What is being asked: Lines from the start of the data through the line containing "- มีอลูมิเนียมเกรด A" must be given again exactly. Leave the others out.

++++ Dataset records

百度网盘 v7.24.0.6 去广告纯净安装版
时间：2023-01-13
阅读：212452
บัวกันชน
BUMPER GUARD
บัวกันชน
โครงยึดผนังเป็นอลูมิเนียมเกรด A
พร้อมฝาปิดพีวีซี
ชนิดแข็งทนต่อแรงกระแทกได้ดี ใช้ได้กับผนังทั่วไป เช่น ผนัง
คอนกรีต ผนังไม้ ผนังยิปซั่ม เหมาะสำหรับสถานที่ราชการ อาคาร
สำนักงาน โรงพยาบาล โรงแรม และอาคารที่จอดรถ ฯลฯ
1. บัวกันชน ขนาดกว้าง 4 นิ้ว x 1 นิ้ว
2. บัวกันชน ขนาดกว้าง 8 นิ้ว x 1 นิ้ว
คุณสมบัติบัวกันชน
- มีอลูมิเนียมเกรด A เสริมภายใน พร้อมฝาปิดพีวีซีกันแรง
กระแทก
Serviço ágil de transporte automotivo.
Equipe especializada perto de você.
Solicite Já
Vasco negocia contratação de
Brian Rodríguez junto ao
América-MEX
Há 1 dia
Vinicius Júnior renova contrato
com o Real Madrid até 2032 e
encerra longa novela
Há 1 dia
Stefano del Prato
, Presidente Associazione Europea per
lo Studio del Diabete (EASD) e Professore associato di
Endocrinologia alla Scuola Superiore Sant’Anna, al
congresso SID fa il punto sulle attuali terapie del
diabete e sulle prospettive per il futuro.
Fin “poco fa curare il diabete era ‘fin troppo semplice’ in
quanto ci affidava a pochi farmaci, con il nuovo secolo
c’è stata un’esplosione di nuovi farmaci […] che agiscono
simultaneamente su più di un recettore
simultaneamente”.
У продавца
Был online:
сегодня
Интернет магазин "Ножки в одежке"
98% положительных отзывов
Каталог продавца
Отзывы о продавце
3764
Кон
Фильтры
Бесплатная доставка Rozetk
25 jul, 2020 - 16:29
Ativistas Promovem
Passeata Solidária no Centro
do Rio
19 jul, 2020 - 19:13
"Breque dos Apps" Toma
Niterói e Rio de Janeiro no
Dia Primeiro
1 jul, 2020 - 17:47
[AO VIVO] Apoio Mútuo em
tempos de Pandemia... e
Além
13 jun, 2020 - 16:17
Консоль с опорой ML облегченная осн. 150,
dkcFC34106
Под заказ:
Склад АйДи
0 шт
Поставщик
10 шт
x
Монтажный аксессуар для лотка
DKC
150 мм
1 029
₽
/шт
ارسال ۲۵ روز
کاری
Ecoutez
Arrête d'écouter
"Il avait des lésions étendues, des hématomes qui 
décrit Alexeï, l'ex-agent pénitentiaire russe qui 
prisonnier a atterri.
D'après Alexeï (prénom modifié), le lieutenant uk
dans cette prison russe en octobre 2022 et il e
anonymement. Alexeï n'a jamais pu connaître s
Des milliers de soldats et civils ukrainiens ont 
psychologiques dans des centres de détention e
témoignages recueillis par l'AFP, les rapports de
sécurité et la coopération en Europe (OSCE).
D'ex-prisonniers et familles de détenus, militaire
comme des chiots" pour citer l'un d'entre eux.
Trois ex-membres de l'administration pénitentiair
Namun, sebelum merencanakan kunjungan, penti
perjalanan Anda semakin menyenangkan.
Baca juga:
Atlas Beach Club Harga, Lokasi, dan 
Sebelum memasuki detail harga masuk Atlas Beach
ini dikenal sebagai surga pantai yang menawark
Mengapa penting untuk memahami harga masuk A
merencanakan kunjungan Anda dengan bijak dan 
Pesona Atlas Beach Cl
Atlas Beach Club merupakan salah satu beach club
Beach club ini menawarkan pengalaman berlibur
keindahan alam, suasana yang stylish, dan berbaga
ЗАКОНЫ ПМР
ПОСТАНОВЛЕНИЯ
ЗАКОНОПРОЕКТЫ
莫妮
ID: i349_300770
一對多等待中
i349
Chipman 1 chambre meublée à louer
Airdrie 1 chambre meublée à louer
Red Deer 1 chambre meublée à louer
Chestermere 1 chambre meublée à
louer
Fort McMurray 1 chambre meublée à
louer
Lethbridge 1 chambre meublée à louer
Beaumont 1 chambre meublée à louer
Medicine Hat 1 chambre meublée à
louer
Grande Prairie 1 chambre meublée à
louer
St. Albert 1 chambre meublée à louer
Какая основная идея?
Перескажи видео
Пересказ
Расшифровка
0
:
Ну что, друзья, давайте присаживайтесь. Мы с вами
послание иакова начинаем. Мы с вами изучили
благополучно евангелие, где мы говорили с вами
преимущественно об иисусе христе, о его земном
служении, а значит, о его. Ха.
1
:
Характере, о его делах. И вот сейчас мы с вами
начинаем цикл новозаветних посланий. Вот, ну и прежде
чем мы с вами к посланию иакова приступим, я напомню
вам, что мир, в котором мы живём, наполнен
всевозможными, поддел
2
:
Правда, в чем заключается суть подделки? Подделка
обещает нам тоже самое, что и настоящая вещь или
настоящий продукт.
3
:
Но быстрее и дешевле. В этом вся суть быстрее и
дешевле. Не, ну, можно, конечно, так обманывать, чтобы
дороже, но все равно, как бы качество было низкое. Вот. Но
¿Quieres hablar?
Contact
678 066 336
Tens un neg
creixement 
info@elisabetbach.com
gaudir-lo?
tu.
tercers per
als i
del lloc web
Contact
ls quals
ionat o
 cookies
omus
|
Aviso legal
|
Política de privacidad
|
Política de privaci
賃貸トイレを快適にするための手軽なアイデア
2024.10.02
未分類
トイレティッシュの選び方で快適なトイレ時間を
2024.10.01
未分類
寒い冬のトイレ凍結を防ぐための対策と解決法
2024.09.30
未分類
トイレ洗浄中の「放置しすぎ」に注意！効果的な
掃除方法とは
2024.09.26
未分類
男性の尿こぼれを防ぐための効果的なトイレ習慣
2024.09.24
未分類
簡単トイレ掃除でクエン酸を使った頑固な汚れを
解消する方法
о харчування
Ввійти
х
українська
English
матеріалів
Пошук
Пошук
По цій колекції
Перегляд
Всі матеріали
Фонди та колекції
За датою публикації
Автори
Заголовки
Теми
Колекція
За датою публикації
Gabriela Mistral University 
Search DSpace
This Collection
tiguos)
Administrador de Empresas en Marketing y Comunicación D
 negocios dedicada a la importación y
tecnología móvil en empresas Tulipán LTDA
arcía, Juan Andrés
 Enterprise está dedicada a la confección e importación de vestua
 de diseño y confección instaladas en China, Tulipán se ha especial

++++++++

Solution to this problem:
百度网盘 v7.24.0.6 去广告纯净安装版
时间：2023-01-13
阅读：212452
บัวกันชน
BUMPER GUARD
บัวกันชน
โครงยึดผนังเป็นอลูมิเนียมเกรด A
พร้อมฝาปิดพีวีซี
ชนิดแข็งทนต่อแรงกระแทกได้ดี ใช้ได้กับผนังทั่วไป เช่น ผนัง
คอนกรีต ผนังไม้ ผนังยิปซั่ม เหมาะสำหรับสถานที่ราชการ อาคาร
สำนักงาน โรงพยาบาล โรงแรม และอาคารที่จอดรถ ฯลฯ
1. บัวกันชน ขนาดกว้าง 4 นิ้ว x 1 นิ้ว
2. บัวกันชน ขนาดกว้าง 8 นิ้ว x 1 นิ้ว
คุณสมบัติบัวกันชน
- มีอลูมิเนียมเกรด A เสริมภายใน พร้อมฝาปิดพีวีซีกันแรง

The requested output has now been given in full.